# PROBLEM TO SOLVE
Could you print out every entry, character for character?

# LISTED ENTRIES
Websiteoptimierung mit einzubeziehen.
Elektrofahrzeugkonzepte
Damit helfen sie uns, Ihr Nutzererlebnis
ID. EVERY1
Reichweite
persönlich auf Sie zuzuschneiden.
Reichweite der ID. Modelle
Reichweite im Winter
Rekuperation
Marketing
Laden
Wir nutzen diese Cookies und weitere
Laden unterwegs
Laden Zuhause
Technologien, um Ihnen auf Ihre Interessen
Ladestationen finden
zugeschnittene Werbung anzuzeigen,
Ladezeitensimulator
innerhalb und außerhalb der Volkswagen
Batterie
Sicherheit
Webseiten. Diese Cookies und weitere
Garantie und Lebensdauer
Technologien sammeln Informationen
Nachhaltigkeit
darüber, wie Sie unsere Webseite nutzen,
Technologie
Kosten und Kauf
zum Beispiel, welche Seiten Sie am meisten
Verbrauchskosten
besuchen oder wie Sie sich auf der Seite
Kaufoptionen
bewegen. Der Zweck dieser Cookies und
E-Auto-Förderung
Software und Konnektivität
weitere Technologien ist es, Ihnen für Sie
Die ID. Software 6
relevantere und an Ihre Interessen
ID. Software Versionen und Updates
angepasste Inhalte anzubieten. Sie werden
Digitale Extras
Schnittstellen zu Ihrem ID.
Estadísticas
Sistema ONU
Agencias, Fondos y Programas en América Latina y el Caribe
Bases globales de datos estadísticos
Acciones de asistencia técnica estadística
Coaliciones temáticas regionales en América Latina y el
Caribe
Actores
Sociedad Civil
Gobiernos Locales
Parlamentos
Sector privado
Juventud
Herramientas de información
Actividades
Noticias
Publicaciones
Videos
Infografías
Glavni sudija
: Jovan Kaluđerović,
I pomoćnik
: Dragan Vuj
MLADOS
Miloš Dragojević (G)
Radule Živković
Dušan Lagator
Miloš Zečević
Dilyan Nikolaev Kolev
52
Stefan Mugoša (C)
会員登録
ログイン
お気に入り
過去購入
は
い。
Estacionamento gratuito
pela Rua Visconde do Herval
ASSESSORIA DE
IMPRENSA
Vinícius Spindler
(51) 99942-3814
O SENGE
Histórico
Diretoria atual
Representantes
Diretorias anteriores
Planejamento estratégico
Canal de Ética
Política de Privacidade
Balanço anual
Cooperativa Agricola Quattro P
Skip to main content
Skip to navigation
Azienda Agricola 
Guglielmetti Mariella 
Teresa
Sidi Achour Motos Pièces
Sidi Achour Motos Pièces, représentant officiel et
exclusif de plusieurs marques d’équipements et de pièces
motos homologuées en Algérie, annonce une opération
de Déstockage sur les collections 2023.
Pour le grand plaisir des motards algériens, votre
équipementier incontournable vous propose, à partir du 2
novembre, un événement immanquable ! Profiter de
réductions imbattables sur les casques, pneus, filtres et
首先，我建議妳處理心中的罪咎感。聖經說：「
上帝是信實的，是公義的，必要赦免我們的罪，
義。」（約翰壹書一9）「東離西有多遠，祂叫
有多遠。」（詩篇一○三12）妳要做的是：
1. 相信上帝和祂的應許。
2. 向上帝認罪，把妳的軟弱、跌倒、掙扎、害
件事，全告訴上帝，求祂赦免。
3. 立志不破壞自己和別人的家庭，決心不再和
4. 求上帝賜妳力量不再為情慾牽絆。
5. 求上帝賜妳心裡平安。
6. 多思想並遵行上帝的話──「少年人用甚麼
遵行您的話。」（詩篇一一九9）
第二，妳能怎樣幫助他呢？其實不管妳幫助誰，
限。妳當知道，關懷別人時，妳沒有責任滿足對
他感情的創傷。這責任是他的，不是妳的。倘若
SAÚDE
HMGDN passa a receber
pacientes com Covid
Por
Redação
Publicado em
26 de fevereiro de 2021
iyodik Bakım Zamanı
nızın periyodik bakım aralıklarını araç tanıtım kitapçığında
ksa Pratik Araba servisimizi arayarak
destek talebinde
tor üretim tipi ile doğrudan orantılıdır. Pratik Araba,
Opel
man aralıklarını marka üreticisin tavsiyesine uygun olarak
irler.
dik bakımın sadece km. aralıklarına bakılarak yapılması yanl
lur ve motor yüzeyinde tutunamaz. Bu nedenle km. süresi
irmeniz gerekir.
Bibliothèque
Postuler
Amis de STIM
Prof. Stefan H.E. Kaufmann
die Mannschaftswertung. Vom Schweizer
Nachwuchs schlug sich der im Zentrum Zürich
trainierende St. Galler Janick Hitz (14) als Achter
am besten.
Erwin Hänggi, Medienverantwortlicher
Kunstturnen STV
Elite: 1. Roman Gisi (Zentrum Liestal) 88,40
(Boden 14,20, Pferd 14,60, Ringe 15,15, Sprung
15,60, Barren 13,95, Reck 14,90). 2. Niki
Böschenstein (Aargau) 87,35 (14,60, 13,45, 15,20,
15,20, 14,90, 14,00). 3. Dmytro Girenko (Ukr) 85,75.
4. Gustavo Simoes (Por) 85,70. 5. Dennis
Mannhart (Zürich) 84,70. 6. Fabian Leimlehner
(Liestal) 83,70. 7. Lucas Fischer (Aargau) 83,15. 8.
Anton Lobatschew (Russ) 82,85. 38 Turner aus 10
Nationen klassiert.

# RESPONSE TO THE EXERCISE
Websiteoptimierung mit einzubeziehen.
Elektrofahrzeugkonzepte
Damit helfen sie uns, Ihr Nutzererlebnis
ID. EVERY1
Reichweite
persönlich auf Sie zuzuschneiden.
Reichweite der ID. Modelle
Reichweite im Winter
Rekuperation
Marketing
Laden
Wir nutzen diese Cookies und weitere
Laden unterwegs
Laden Zuhause
Technologien, um Ihnen auf Ihre Interessen
Ladestationen finden
zugeschnittene Werbung anzuzeigen,
Ladezeitensimulator
innerhalb und außerhalb der Volkswagen
Batterie
Sicherheit
Webseiten. Diese Cookies und weitere
Garantie und Lebensdauer
Technologien sammeln Informationen
Nachhaltigkeit
darüber, wie Sie unsere Webseite nutzen,
Technologie
Kosten und Kauf
zum Beispiel, welche Seiten Sie am meisten
Verbrauchskosten
besuchen oder wie Sie sich auf der Seite
Kaufoptionen
bewegen. Der Zweck dieser Cookies und
E-Auto-Förderung
Software und Konnektivität
weitere Technologien ist es, Ihnen für Sie
Die ID. Software 6
relevantere und an Ihre Interessen
ID. Software Versionen und Updates
angepasste Inhalte anzubieten. Sie werden
Digitale Extras
Schnittstellen zu Ihrem ID.
Estadísticas
Sistema ONU
Agencias, Fondos y Programas en América Latina y el Caribe
Bases globales de datos estadísticos
Acciones de asistencia técnica estadística
Coaliciones temáticas regionales en América Latina y el
Caribe
Actores
Sociedad Civil
Gobiernos Locales
Parlamentos
Sector privado
Juventud
Herramientas de información
Actividades
Noticias
Publicaciones
Videos
Infografías
Glavni sudija
: Jovan Kaluđerović,
I pomoćnik
: Dragan Vuj
MLADOS
Miloš Dragojević (G)
Radule Živković
Dušan Lagator
Miloš Zečević
Dilyan Nikolaev Kolev
52
Stefan Mugoša (C)
会員登録
ログイン
お気に入り
過去購入
は
い。
Estacionamento gratuito
pela Rua Visconde do Herval
ASSESSORIA DE
IMPRENSA
Vinícius Spindler
(51) 99942-3814
O SENGE
Histórico
Diretoria atual
Representantes
Diretorias anteriores
Planejamento estratégico
Canal de Ética
Política de Privacidade
Balanço anual
Cooperativa Agricola Quattro P
Skip to main content
Skip to navigation
Azienda Agricola 
Guglielmetti Mariella 
Teresa
Sidi Achour Motos Pièces
Sidi Achour Motos Pièces, représentant officiel et
exclusif de plusieurs marques d’équipements et de pièces
motos homologuées en Algérie, annonce une opération
de Déstockage sur les collections 2023.
Pour le grand plaisir des motards algériens, votre
équipementier incontournable vous propose, à partir du 2
novembre, un événement immanquable ! Profiter de
réductions imbattables sur les casques, pneus, filtres et
首先，我建議妳處理心中的罪咎感。聖經說：「
上帝是信實的，是公義的，必要赦免我們的罪，
義。」（約翰壹書一9）「東離西有多遠，祂叫
有多遠。」（詩篇一○三12）妳要做的是：
1. 相信上帝和祂的應許。
2. 向上帝認罪，把妳的軟弱、跌倒、掙扎、害
件事，全告訴上帝，求祂赦免。
3. 立志不破壞自己和別人的家庭，決心不再和
4. 求上帝賜妳力量不再為情慾牽絆。
5. 求上帝賜妳心裡平安。
6. 多思想並遵行上帝的話──「少年人用甚麼
遵行您的話。」（詩篇一一九9）
第二，妳能怎樣幫助他呢？其實不管妳幫助誰，
限。妳當知道，關懷別人時，妳沒有責任滿足對
他感情的創傷。這責任是他的，不是妳的。倘若
SAÚDE
HMGDN passa a receber
pacientes com Covid
Por
Redação
Publicado em
26 de fevereiro de 2021
iyodik Bakım Zamanı
nızın periyodik bakım aralıklarını araç tanıtım kitapçığında
ksa Pratik Araba servisimizi arayarak
destek talebinde
tor üretim tipi ile doğrudan orantılıdır. Pratik Araba,
Opel
man aralıklarını marka üreticisin tavsiyesine uygun olarak
irler.
dik bakımın sadece km. aralıklarına bakılarak yapılması yanl
lur ve motor yüzeyinde tutunamaz. Bu nedenle km. süresi
irmeniz gerekir.
Bibliothèque
Postuler
Amis de STIM
Prof. Stefan H.E. Kaufmann
die Mannschaftswertung. Vom Schweizer
Nachwuchs schlug sich der im Zentrum Zürich
trainierende St. Galler Janick Hitz (14) als Achter
am besten.
Erwin Hänggi, Medienverantwortlicher
Kunstturnen STV
Elite: 1. Roman Gisi (Zentrum Liestal) 88,40
(Boden 14,20, Pferd 14,60, Ringe 15,15, Sprung
15,60, Barren 13,95, Reck 14,90). 2. Niki
Böschenstein (Aargau) 87,35 (14,60, 13,45, 15,20,
15,20, 14,90, 14,00). 3. Dmytro Girenko (Ukr) 85,75.
4. Gustavo Simoes (Por) 85,70. 5. Dennis
Mannhart (Zürich) 84,70. 6. Fabian Leimlehner
(Liestal) 83,70. 7. Lucas Fischer (Aargau) 83,15. 8.
Anton Lobatschew (Russ) 82,85. 38 Turner aus 10
Nationen klassiert.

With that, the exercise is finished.